Depuis que j'ai lancé sur ce blog l'idée d'une consultation et d'un débat le plus ouvert possible sur le travail dominical et sur l'ouverture des magasins le dimanche, je reçois de partout des contributions intéressantes et parfois très originales.
Je voudrais donner ici la parole à Richard Mallié, député UMP des Bouches-du-Rhône, qui est à l'origine de la proposition de loi qui pourrait être examinée par l'Assemblée nationale dans les prochaines semaines. C'est ce texte qui a lancé la polémique. On verra, en écoutant Richard Mallié, qu'elle n'intéresse pas le département de l'Oise par exemple, mais seulement les très grandes agglomérations urbaines.
http://www.depute-mallie.com/actu.php?ID=510&RUBRIQUE=122
Je voudrais aussi me faire l'écho de l'initiative de 62 autres de mes collègues UMP et centristes qui ont signé un appel "Touche pas à mon dimanche", sur la proposition de Marc Le Fur, député UMP des Côtes d'Armor.
« Ceux qui demandent l’ouverture des commerces le dimanche ont-ils conscience de toutes les conséquences de leur revendication ? Trois questions doivent être posées à ce sujet », expliquent les signataires.
1/ Quel intérêt économique ? « On dit qu’ouvrir les magasins le dimanche, c’est créer 30.000 emplois. Plusieurs études, dont celle du Conseil économique et social, répondent que l’acte d’achat ne serait que transféré de la semaine au dimanche.
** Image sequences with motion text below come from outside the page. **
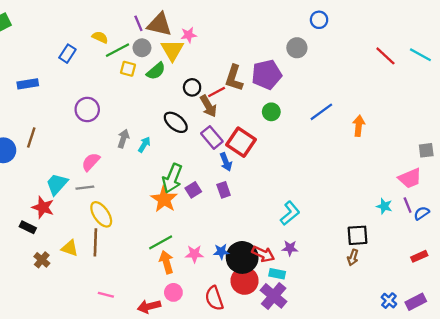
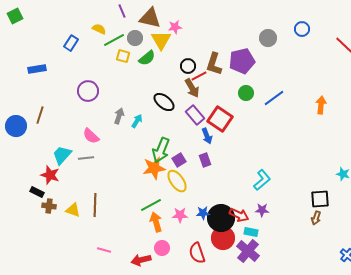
blue circle: (319, 20) -> (302, 29), moved
purple line: (138, 23) -> (122, 11), moved
black circle: (192, 87) -> (188, 66), moved
blue line: (321, 112) -> (274, 98), moved
pink semicircle: (91, 162) -> (91, 136), turned -90
orange star: (164, 199) -> (154, 168), turned 30
yellow ellipse: (101, 214) -> (177, 181), moved
brown cross: (42, 260) -> (49, 206), moved, turned -32

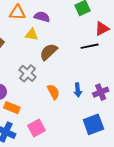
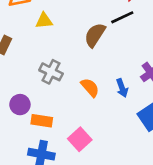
brown semicircle: (48, 52) -> (95, 35), moved
blue arrow: (78, 90) -> (122, 88), moved

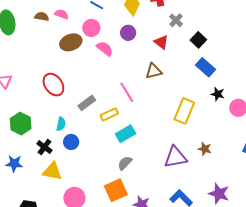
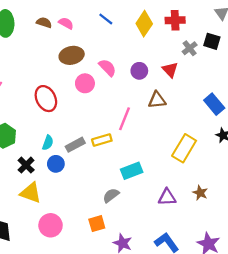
pink circle: (91, 28) -> (85, 83), moved
purple circle: (128, 33) -> (139, 71), moved
black square: (198, 40) -> (212, 41), moved, turned -35
pink line: (127, 92) -> (125, 119), turned 45
gray rectangle: (87, 103) -> (75, 145), moved
cyan rectangle: (126, 134) -> (132, 171), moved
purple triangle: (175, 157) -> (167, 197), size x0.7
orange square: (116, 190) -> (97, 224), size x0.7

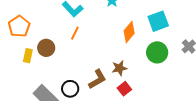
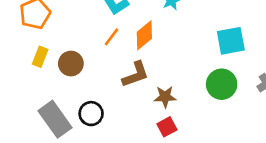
orange diamond: (129, 32) -> (144, 35), moved
brown circle: (46, 48) -> (71, 64), moved
brown L-shape: (97, 79) -> (136, 74), moved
Les sites qui ouvrent le dimanche perdent ainsi 30% de leur activité du samedi. Les 30.000 emplois créés ne seraient que transférés de la semaine au week-end. D’autres études montrent qu’à consommation égale, un emploi du dimanche supprimera trois emplois la semaine.
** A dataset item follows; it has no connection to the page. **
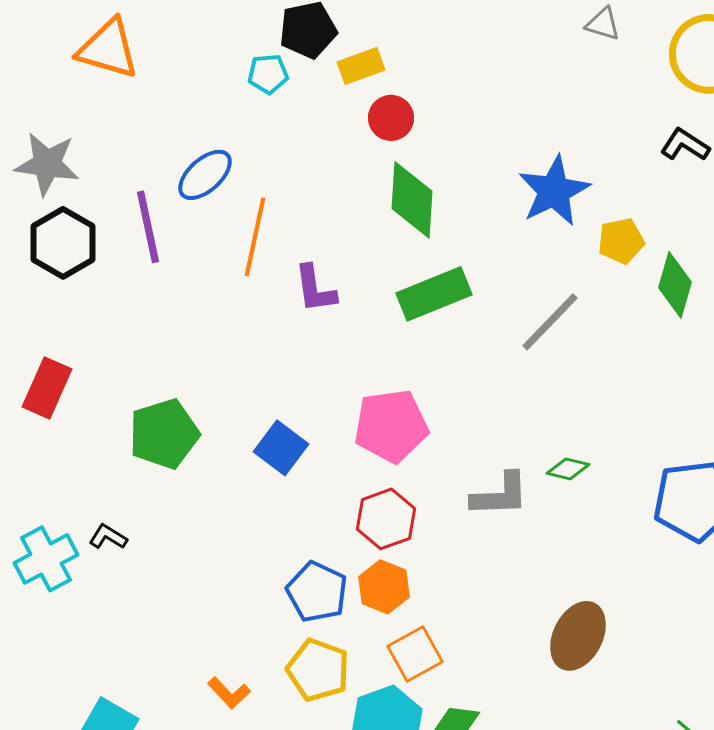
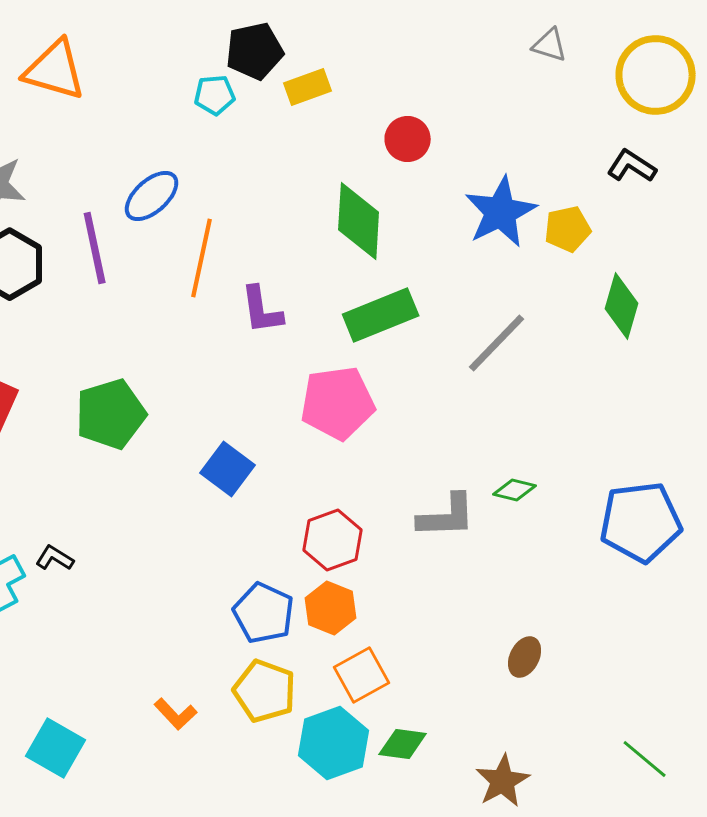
red circle: (391, 118) -> (408, 139), moved
yellow pentagon: (621, 241) -> (568, 229), moved
pink pentagon: (391, 426) -> (338, 403), moved
green pentagon: (164, 434) -> (111, 414), moved
brown ellipse: (578, 636) -> (525, 657), size x0.6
« La logique économique veut qu’on n’effectue pas d’achats supplémentaires sans pouvoir d’achat en hausse. La hausse du pouvoir d’achat ne se décrète pas par l’ouverture des magasins le dimanche. A l’instar des heures de temps libre dégagées par les 35 heures, l’ouverture des magasins le dimanche risquerait plutôt de créer des frustrations et du surendettement », estiment les signataires de l'appel.
2/ Quel impact sur notre société ? «Le travail le dimanche, c’est bien quand cela concerne les autres. C'est moins bien quand cela nous touche personnellement. Or ouvrir les magasins le dimanche ne touchera pas que les commerçants. Il faudra trouver des modes de garde pour les enfants. Qu’en sera-t-il des services bancaires indispensables à l’activité commerciale ? Faudra-t-il livrer les magasins le dimanche ?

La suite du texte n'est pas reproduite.